Zeitung in der Schule
MUSEUM
Ludwigsburg | 28. Juli 2015

Ein Waschtag wie zu Uromas Zeiten

Wäschewaschen statt Mathe büffeln: Im Freilichtmuseum Beuren haben die Zisch- Reporter aus Kornwestheim viel Erstaunliches erlebt.

Erst wird kräftig geschrubbt, dann mit vereinten Kräften gewrungen, dann kann die Wäsche an der frischen Luft trocknen.Fotos: Brigitte Schedwill
Erst wird kräftig geschrubbt, dann mit vereinten Kräften gewrungen, dann kann die Wäsche an der frischen Luft trocknen.Fotos: Brigitte Schedwill
Da haben Flecken keine Chance.
Da haben Flecken keine Chance.

Das soll eine Unterhose sein, dieses riesige weiße Kleidungsstück. Ja und mit welcher Temperatur wäscht man das? Wir suchten ein Etikett, aber wir fanden keines, denn früher war das gar nicht nötig. Die Leute hatten den Stoff selbst gewebt, aus Leinen. Der Lein wuchs auf ihren Feldern. Ist doch klar, dass man dann wusste, wie heiß man es waschen darf.

Im Museum besonders gut gefallen hat uns, dass wir ausprobieren durften, wie man früher Wäsche gewaschen hat. Elke Müller zeigte uns ganz genau, wie man Wäsche wusch. Es gab früher noch keine Waschmaschinen und es musste alles von Hand gewaschen werden.

Zunächst mussten wir die Wäsche in Seifenlauge einlegen, dass sie einweicht. Mit einem Stampfer haben wir die Wäsche in Bewegung gehalten.

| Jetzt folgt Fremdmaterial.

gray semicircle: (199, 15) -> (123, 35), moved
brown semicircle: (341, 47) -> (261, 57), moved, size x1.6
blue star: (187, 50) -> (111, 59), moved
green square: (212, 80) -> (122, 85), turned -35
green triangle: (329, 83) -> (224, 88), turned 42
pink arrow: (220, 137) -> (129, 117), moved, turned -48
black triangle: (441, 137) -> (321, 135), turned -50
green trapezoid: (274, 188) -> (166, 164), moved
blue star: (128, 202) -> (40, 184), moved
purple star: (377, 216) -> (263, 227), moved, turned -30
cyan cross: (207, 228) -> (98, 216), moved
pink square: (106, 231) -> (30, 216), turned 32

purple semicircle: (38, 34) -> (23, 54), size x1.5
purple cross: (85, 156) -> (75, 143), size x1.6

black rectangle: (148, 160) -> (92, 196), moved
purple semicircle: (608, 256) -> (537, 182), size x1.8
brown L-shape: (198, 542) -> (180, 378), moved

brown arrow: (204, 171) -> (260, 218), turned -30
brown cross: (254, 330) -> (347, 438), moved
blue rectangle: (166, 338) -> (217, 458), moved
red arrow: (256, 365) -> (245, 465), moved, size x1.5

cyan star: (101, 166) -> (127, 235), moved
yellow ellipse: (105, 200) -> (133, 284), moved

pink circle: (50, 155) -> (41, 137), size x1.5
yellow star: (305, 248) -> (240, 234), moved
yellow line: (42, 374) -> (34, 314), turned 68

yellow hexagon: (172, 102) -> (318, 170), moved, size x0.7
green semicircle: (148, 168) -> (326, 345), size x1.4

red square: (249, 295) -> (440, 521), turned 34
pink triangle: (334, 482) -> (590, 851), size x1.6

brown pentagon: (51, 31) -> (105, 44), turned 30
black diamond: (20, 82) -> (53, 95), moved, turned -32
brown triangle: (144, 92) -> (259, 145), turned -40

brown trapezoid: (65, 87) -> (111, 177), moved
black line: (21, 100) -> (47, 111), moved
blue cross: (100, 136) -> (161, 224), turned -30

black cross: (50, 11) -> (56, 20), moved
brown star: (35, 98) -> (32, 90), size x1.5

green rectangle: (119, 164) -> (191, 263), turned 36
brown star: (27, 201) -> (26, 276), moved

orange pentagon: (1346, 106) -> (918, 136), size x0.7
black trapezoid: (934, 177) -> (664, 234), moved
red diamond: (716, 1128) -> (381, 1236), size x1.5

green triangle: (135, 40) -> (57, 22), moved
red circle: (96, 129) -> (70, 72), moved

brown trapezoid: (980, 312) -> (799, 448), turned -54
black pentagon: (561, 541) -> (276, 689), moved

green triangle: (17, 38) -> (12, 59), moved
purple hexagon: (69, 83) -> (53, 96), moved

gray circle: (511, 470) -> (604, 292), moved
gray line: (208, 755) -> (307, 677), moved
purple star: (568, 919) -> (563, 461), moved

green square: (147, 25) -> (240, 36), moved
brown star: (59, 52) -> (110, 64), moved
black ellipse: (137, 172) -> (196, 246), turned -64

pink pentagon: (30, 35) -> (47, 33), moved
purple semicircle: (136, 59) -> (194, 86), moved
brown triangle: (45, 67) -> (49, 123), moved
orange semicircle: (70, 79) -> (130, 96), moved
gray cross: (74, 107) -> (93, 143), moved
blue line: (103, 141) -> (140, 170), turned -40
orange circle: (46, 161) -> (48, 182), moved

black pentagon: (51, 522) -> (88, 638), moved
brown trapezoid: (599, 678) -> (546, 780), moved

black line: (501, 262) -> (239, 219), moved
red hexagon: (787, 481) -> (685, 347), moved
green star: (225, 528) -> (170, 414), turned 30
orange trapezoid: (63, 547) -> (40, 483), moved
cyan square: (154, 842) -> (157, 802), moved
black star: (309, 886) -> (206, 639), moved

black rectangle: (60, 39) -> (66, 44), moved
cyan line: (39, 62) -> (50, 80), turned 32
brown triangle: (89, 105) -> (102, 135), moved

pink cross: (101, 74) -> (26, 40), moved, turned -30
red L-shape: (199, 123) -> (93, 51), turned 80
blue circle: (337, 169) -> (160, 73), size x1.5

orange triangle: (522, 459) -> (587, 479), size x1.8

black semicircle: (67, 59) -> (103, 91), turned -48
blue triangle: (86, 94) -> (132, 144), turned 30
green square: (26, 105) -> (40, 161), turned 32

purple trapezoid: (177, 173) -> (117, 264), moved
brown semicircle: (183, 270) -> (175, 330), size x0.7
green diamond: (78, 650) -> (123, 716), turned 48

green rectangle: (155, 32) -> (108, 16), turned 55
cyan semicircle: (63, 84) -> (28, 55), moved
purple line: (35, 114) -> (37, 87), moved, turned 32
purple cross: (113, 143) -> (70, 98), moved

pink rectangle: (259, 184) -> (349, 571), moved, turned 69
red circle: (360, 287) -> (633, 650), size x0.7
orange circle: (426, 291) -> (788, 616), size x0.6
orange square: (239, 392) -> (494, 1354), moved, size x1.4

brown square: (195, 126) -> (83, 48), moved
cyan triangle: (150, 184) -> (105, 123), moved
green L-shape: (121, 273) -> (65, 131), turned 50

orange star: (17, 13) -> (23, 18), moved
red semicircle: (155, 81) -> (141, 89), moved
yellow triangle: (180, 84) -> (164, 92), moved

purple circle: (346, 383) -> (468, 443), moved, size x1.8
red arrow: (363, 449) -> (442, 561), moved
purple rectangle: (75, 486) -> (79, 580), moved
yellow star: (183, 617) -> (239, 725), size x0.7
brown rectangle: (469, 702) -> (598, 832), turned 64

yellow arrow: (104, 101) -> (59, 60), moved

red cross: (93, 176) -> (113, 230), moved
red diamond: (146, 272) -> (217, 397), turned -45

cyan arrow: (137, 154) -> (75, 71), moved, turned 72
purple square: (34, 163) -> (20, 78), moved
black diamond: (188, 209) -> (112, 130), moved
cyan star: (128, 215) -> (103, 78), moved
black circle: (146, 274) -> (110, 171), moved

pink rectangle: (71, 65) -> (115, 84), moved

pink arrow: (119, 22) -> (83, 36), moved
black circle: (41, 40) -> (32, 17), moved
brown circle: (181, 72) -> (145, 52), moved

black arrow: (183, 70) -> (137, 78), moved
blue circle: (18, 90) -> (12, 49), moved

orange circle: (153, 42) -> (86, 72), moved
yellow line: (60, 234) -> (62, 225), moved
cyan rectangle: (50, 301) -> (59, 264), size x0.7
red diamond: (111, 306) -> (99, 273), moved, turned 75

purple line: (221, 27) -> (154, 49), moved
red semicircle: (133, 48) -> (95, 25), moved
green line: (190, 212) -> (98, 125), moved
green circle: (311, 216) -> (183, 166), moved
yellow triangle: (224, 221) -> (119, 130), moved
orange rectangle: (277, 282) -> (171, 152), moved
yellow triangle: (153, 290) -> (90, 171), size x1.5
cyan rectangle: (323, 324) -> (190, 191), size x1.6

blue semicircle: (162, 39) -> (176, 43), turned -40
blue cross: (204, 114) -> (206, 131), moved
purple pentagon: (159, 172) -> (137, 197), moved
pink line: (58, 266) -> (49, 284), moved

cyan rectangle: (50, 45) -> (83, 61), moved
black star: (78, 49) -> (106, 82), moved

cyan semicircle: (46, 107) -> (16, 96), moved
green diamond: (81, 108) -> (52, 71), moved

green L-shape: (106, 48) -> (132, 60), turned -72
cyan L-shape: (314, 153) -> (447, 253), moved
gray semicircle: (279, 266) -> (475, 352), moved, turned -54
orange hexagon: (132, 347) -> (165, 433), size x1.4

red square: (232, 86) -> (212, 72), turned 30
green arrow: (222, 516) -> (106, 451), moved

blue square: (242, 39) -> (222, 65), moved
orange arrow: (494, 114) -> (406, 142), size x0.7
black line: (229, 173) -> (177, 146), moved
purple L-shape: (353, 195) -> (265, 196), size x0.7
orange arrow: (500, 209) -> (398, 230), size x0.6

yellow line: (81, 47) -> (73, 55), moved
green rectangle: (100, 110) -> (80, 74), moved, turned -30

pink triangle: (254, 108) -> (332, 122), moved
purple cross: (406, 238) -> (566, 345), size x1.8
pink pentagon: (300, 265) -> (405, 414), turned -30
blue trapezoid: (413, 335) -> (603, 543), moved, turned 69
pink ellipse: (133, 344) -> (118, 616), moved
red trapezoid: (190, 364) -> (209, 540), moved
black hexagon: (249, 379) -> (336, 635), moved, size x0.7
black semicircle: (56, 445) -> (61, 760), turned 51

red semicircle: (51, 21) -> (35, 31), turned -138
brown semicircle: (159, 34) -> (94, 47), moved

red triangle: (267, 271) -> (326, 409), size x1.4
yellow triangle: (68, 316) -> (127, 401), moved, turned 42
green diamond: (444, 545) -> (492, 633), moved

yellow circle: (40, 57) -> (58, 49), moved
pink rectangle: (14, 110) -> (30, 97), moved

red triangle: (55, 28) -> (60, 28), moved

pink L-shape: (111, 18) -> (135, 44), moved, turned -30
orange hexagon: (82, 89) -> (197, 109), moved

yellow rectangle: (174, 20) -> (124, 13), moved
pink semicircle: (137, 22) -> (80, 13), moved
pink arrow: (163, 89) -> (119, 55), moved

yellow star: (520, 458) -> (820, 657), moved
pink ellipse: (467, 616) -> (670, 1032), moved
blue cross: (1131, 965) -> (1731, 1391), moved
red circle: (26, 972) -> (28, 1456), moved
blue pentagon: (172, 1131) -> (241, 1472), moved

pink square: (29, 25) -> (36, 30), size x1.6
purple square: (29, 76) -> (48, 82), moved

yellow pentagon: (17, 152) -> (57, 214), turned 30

Dann kam das Kleidungsstück in den Waschkessel, der von unten mit Feuer angeheizt worden war.

Immer wieder wird gestampft

Die Seife mussten wir zuvor reiben und in die heiße Lauge rühren. Wieder wurde gestampft. Danach nahmen wir eine Holzzange, holten damit das Wäschestück heraus und wickelten es wie Spaghetti drum rum und legten es auf einen Holztisch. Mit Bürsten und Seife schrubbten wir die Flecken raus. Das konnten wir auch an einem Waschbrett machen. Dann kam die Wäsche wieder ins erste Becken, um ausgespült zu werden. Nach dem Ausspülen wurde sie in der Maschine „Frauenlob“ geschleudert, besser gesagt ausgepresst. Jetzt mussten wir nur noch mit Klammern unsere frischgewaschene Wäsche aufhängen.

Ach ja, das Wasser zum Waschen mussten wir aus einem Brunnen holen, da es früher kein fließendes Wasser gab. Mit einem großen Leiterwagen, einer Wanne und zwei Blecheimern erledigten wir auch das.

So ein Waschtag dauerte früher wirklich den ganzen Tag und war echt anstrengend. Gut, dass es heute Waschmaschinen gibt.